What to produce
Please output the section of the listing below that opens with the line containing "Sprache/Idioma" and closes with the line containing "Ich erkläre mich mit den", exactly and with nothing else.

Available records
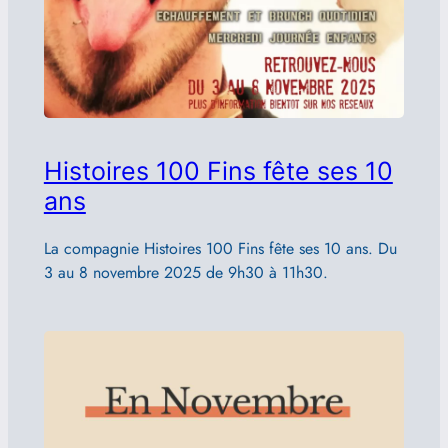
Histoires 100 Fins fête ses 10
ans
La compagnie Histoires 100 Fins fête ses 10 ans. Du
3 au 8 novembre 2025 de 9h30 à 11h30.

...

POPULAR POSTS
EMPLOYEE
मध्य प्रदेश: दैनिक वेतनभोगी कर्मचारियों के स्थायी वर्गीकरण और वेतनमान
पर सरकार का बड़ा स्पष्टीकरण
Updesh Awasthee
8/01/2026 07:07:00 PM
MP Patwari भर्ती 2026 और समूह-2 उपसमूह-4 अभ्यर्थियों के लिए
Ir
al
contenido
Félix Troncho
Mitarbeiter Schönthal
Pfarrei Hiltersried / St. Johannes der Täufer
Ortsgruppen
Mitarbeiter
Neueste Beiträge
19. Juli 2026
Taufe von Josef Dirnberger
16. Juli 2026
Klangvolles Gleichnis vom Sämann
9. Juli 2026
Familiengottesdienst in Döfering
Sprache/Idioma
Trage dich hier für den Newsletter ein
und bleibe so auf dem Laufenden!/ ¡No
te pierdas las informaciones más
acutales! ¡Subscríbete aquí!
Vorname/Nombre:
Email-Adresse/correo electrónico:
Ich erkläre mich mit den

==

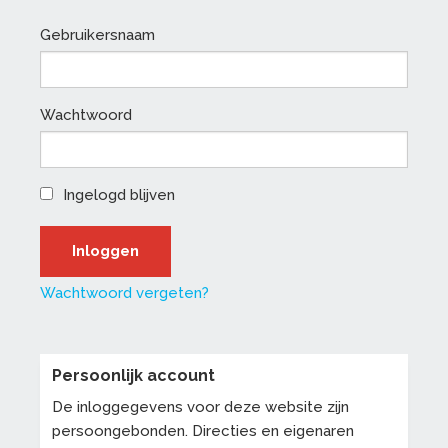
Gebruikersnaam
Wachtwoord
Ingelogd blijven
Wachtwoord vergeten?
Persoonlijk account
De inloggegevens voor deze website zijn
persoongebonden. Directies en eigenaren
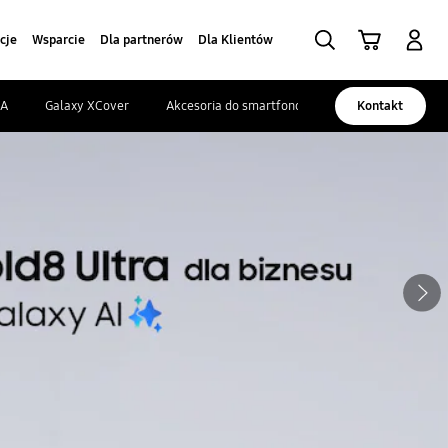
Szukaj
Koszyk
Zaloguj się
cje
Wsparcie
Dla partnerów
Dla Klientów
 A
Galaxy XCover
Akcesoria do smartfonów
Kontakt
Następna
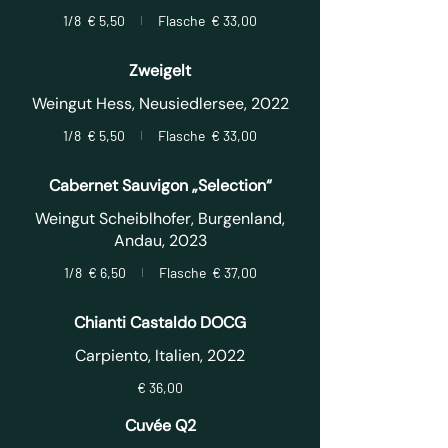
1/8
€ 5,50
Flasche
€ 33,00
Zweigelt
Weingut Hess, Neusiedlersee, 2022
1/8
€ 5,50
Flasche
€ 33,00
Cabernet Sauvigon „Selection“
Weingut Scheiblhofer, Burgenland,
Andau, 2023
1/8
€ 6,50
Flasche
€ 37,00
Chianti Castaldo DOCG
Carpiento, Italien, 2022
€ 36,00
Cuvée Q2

Written response
Sprache/Idioma
Trage dich hier für den Newsletter ein
und bleibe so auf dem Laufenden!/ ¡No
te pierdas las informaciones más
acutales! ¡Subscríbete aquí!
Vorname/Nombre:
Email-Adresse/correo electrónico:
Ich erkläre mich mit den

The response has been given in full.